Station: [14] Reception Edicts for Huguenots in Germany


Outside France, the rulers of Protestant countries were keeping close watch on the Huguenots' dire situation – and not just for reasons of charity. 
The Huguenots were seen as educated and hard-working. In Germany, the rulers hoped for an influx of well-trained artisans and soldiers, successful merchants, scientists and industrialists. Besides, many places needed hard workers to restore tracts of land that had fallen into disuse and once again make them productive. 
In Germany, electors and counts publicised numerous new edicts to attract the recent arrivals with generous privileges. These decrees provided the Huguenot refugees with guarantees of gratuitous civil rights, guild rights, their own courts and the right to freely practise their religion. 
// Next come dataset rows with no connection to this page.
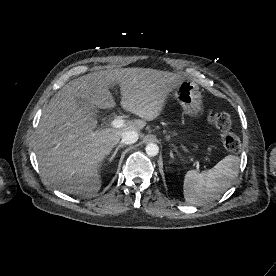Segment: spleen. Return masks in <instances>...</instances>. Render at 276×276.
Listing matches in <instances>:
<instances>
[{
  "label": "spleen",
  "instance_id": "3e777b00",
  "mask_svg": "<svg viewBox=\"0 0 276 276\" xmlns=\"http://www.w3.org/2000/svg\"><path fill=\"white\" fill-rule=\"evenodd\" d=\"M239 161L238 156L228 155L209 170L188 171L183 183L186 203L200 206L218 199L237 177Z\"/></svg>",
  "mask_w": 276,
  "mask_h": 276
}]
</instances>
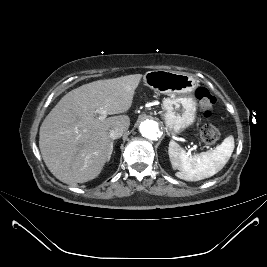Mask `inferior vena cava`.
<instances>
[{"label":"inferior vena cava","mask_w":267,"mask_h":267,"mask_svg":"<svg viewBox=\"0 0 267 267\" xmlns=\"http://www.w3.org/2000/svg\"><path fill=\"white\" fill-rule=\"evenodd\" d=\"M124 132V128L123 127H114L112 129L109 130V137L111 139H117L120 138L122 136Z\"/></svg>","instance_id":"602c4592"}]
</instances>
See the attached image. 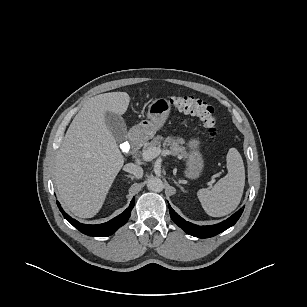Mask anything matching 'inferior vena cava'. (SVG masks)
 <instances>
[{
	"label": "inferior vena cava",
	"mask_w": 307,
	"mask_h": 307,
	"mask_svg": "<svg viewBox=\"0 0 307 307\" xmlns=\"http://www.w3.org/2000/svg\"><path fill=\"white\" fill-rule=\"evenodd\" d=\"M123 170L133 174L136 178H142L143 176V169L140 166L133 163L126 164L123 167Z\"/></svg>",
	"instance_id": "1"
}]
</instances>
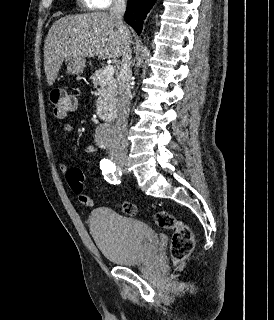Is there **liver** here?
Listing matches in <instances>:
<instances>
[{
  "label": "liver",
  "instance_id": "1",
  "mask_svg": "<svg viewBox=\"0 0 274 320\" xmlns=\"http://www.w3.org/2000/svg\"><path fill=\"white\" fill-rule=\"evenodd\" d=\"M108 12L65 16L52 24L44 44V70L53 86L65 58H120L123 42Z\"/></svg>",
  "mask_w": 274,
  "mask_h": 320
}]
</instances>
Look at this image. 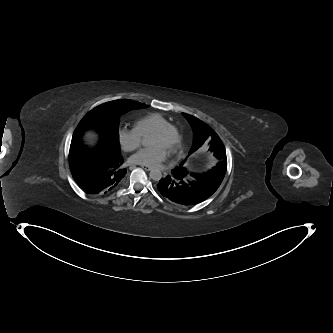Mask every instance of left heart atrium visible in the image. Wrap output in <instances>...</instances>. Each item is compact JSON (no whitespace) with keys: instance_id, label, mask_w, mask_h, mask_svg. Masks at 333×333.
<instances>
[{"instance_id":"1","label":"left heart atrium","mask_w":333,"mask_h":333,"mask_svg":"<svg viewBox=\"0 0 333 333\" xmlns=\"http://www.w3.org/2000/svg\"><path fill=\"white\" fill-rule=\"evenodd\" d=\"M166 156V150L160 147L149 146L142 148L131 156L130 162L140 165L156 166Z\"/></svg>"}]
</instances>
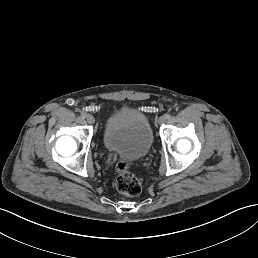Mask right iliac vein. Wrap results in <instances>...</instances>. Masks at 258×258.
I'll return each instance as SVG.
<instances>
[{"label":"right iliac vein","instance_id":"obj_1","mask_svg":"<svg viewBox=\"0 0 258 258\" xmlns=\"http://www.w3.org/2000/svg\"><path fill=\"white\" fill-rule=\"evenodd\" d=\"M86 121L88 122V124H95V117L92 114H89L86 116Z\"/></svg>","mask_w":258,"mask_h":258}]
</instances>
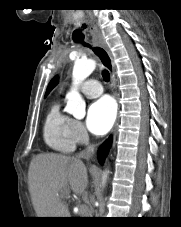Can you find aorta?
Instances as JSON below:
<instances>
[{"mask_svg": "<svg viewBox=\"0 0 181 227\" xmlns=\"http://www.w3.org/2000/svg\"><path fill=\"white\" fill-rule=\"evenodd\" d=\"M95 67L96 62L92 59L75 61L72 73L73 88L66 95V111L75 118H83L86 113L85 101L78 92L77 87L94 71ZM106 177L107 174L104 175V179Z\"/></svg>", "mask_w": 181, "mask_h": 227, "instance_id": "762f6f07", "label": "aorta"}]
</instances>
There were also pledges of material and financial aid to enable the refugees to set up new businesses, and the farmers who had fled were to be given meadows and fields to cultivate without charge. 

The many privileges to be granted upon reception were printed on leaflets and secretly distributed in France. Informants were also dispatched to recruit Protestant merchants and industrialists.
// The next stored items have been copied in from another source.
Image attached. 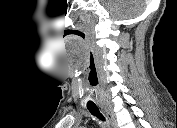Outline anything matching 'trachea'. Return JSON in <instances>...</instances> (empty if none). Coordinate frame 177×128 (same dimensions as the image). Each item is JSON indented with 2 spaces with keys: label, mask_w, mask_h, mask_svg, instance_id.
Instances as JSON below:
<instances>
[{
  "label": "trachea",
  "mask_w": 177,
  "mask_h": 128,
  "mask_svg": "<svg viewBox=\"0 0 177 128\" xmlns=\"http://www.w3.org/2000/svg\"><path fill=\"white\" fill-rule=\"evenodd\" d=\"M87 108L92 115L96 116L97 118H99L102 121L105 120L104 116L100 113L97 106H88Z\"/></svg>",
  "instance_id": "obj_1"
}]
</instances>
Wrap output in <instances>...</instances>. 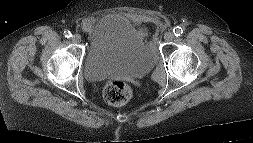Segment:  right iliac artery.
<instances>
[{
    "label": "right iliac artery",
    "mask_w": 253,
    "mask_h": 143,
    "mask_svg": "<svg viewBox=\"0 0 253 143\" xmlns=\"http://www.w3.org/2000/svg\"><path fill=\"white\" fill-rule=\"evenodd\" d=\"M64 35L66 38H71L72 37V33L70 31H65Z\"/></svg>",
    "instance_id": "right-iliac-artery-1"
}]
</instances>
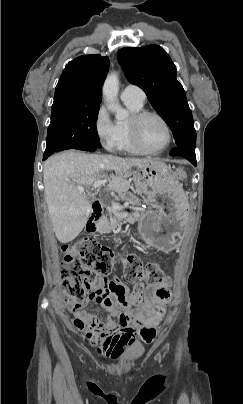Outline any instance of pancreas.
Listing matches in <instances>:
<instances>
[{
  "instance_id": "1",
  "label": "pancreas",
  "mask_w": 243,
  "mask_h": 404,
  "mask_svg": "<svg viewBox=\"0 0 243 404\" xmlns=\"http://www.w3.org/2000/svg\"><path fill=\"white\" fill-rule=\"evenodd\" d=\"M117 206L118 210H113V206L112 208H108V213L104 215V218H102V220H99V222H97V232H100V234H110L113 228H117L121 220V214H124L123 210L125 208V206H120V204H117ZM137 219L138 216L135 213H132L131 216H128L127 223L136 224Z\"/></svg>"
}]
</instances>
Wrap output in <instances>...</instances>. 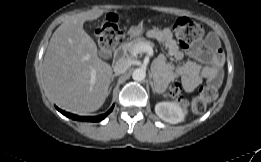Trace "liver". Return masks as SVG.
<instances>
[{
	"mask_svg": "<svg viewBox=\"0 0 261 162\" xmlns=\"http://www.w3.org/2000/svg\"><path fill=\"white\" fill-rule=\"evenodd\" d=\"M103 13L95 9L66 19L53 33L44 57L49 97L59 107L80 115L98 110L108 96L112 68L98 57L94 40L83 29L85 21Z\"/></svg>",
	"mask_w": 261,
	"mask_h": 162,
	"instance_id": "6515ba94",
	"label": "liver"
}]
</instances>
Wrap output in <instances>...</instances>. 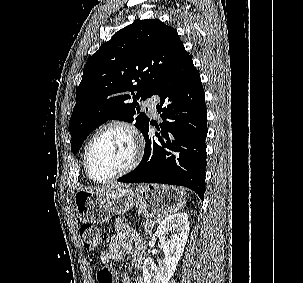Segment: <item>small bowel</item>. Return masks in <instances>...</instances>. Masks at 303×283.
I'll return each mask as SVG.
<instances>
[{"mask_svg": "<svg viewBox=\"0 0 303 283\" xmlns=\"http://www.w3.org/2000/svg\"><path fill=\"white\" fill-rule=\"evenodd\" d=\"M115 229L116 232L110 239L108 250L102 251L99 255L100 262L107 265L111 260H121L125 252L133 250L131 266L138 267L145 257L144 239L121 219L115 221ZM134 282L144 283L142 278H136ZM121 283H131L129 276L123 275Z\"/></svg>", "mask_w": 303, "mask_h": 283, "instance_id": "c3829d8e", "label": "small bowel"}]
</instances>
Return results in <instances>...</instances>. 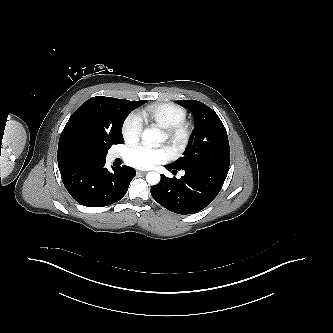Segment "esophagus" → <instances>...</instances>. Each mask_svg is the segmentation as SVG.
<instances>
[{
    "mask_svg": "<svg viewBox=\"0 0 333 333\" xmlns=\"http://www.w3.org/2000/svg\"><path fill=\"white\" fill-rule=\"evenodd\" d=\"M144 174H146V172H144V171H136V175L137 176H141V175H144Z\"/></svg>",
    "mask_w": 333,
    "mask_h": 333,
    "instance_id": "esophagus-1",
    "label": "esophagus"
}]
</instances>
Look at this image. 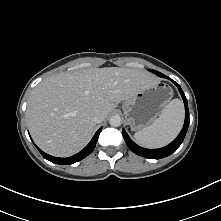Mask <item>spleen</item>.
<instances>
[{"label": "spleen", "instance_id": "3e777b00", "mask_svg": "<svg viewBox=\"0 0 221 221\" xmlns=\"http://www.w3.org/2000/svg\"><path fill=\"white\" fill-rule=\"evenodd\" d=\"M184 107L180 99H173L149 126L134 133L135 141L146 148H159L170 143L180 132Z\"/></svg>", "mask_w": 221, "mask_h": 221}]
</instances>
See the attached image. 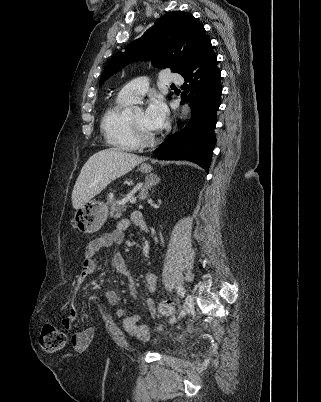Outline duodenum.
Wrapping results in <instances>:
<instances>
[{"label": "duodenum", "mask_w": 321, "mask_h": 402, "mask_svg": "<svg viewBox=\"0 0 321 402\" xmlns=\"http://www.w3.org/2000/svg\"><path fill=\"white\" fill-rule=\"evenodd\" d=\"M135 219H136L137 222L142 223L143 222L142 214L140 212H137L136 215H135Z\"/></svg>", "instance_id": "1"}]
</instances>
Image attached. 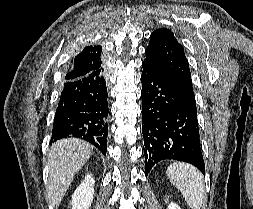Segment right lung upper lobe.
Returning a JSON list of instances; mask_svg holds the SVG:
<instances>
[{
  "instance_id": "right-lung-upper-lobe-1",
  "label": "right lung upper lobe",
  "mask_w": 253,
  "mask_h": 209,
  "mask_svg": "<svg viewBox=\"0 0 253 209\" xmlns=\"http://www.w3.org/2000/svg\"><path fill=\"white\" fill-rule=\"evenodd\" d=\"M102 47L86 46L73 60L65 81L76 80L102 70Z\"/></svg>"
}]
</instances>
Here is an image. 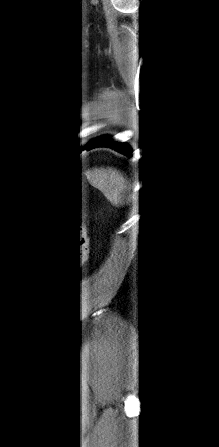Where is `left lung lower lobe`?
<instances>
[{
	"instance_id": "0a47b994",
	"label": "left lung lower lobe",
	"mask_w": 219,
	"mask_h": 447,
	"mask_svg": "<svg viewBox=\"0 0 219 447\" xmlns=\"http://www.w3.org/2000/svg\"><path fill=\"white\" fill-rule=\"evenodd\" d=\"M100 146L111 147V148H114L115 150H117L121 153H124L126 155H129V156L132 155V150L127 144L114 142L111 140V138L105 137V136H102V137H99V138H96V139L90 141L88 144H86L84 149H91V148L100 147Z\"/></svg>"
}]
</instances>
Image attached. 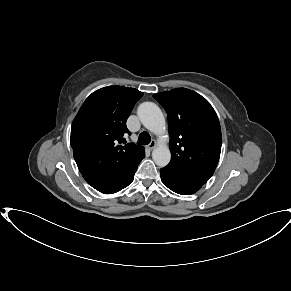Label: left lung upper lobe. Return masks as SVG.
Returning <instances> with one entry per match:
<instances>
[{"instance_id":"5c2ea615","label":"left lung upper lobe","mask_w":291,"mask_h":291,"mask_svg":"<svg viewBox=\"0 0 291 291\" xmlns=\"http://www.w3.org/2000/svg\"><path fill=\"white\" fill-rule=\"evenodd\" d=\"M168 115L171 161L166 168L204 185L221 152V128L210 103L198 93L178 88L153 95Z\"/></svg>"}]
</instances>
Roughly 40,000 Huguenots followed the call to migrate to the German principalities. Around half travelled to Brandenburg-Prussia, the rest dispersed across other Protestant German territories. Some 3,800 religious refugees made their way here to the Landgraviate of Hessen-Kassel.
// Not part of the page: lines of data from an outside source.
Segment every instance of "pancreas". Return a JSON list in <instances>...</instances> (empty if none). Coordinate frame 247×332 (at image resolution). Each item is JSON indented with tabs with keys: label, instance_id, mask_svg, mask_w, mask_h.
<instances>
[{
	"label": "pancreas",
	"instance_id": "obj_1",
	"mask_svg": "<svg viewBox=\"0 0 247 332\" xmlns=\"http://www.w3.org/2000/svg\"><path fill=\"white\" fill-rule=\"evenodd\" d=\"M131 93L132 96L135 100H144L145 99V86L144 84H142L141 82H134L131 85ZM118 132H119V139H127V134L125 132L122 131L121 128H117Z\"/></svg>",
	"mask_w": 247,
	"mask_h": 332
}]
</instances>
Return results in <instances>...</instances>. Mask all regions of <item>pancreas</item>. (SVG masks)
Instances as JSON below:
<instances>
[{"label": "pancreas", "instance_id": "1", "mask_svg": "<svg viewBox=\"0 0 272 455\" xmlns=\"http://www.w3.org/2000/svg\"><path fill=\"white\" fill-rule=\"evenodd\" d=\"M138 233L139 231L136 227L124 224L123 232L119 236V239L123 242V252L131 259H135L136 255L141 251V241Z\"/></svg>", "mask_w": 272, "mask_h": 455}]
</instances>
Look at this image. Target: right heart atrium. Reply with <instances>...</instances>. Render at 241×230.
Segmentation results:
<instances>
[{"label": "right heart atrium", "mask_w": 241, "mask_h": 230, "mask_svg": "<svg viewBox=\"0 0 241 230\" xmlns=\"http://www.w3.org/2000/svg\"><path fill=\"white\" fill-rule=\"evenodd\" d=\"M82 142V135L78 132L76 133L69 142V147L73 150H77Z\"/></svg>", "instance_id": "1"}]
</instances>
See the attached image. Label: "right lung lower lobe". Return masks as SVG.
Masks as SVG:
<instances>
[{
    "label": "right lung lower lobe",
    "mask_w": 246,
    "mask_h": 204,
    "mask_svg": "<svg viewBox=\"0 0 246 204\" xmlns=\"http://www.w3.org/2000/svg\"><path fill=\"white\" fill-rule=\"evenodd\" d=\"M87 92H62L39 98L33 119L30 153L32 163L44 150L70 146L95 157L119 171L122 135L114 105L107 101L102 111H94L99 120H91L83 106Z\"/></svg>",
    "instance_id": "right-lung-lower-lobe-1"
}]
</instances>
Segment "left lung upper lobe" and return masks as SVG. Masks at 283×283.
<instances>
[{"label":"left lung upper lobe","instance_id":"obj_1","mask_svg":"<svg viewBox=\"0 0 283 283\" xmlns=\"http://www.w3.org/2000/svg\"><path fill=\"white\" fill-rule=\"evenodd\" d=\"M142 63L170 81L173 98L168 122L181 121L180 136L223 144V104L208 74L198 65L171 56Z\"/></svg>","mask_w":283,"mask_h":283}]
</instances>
Their arrival didn't always proceed smoothly. Some local people resented the many privileges enjoyed by the French refugees. They felt disadvantaged, and German artisans were worried about the competition. In some places, violent clashes broke out as a result. When three houses overlooking the marketplace in Magdeburg went up in flames, the crowd yelled "Let the French burn!" as the fire brigade approached.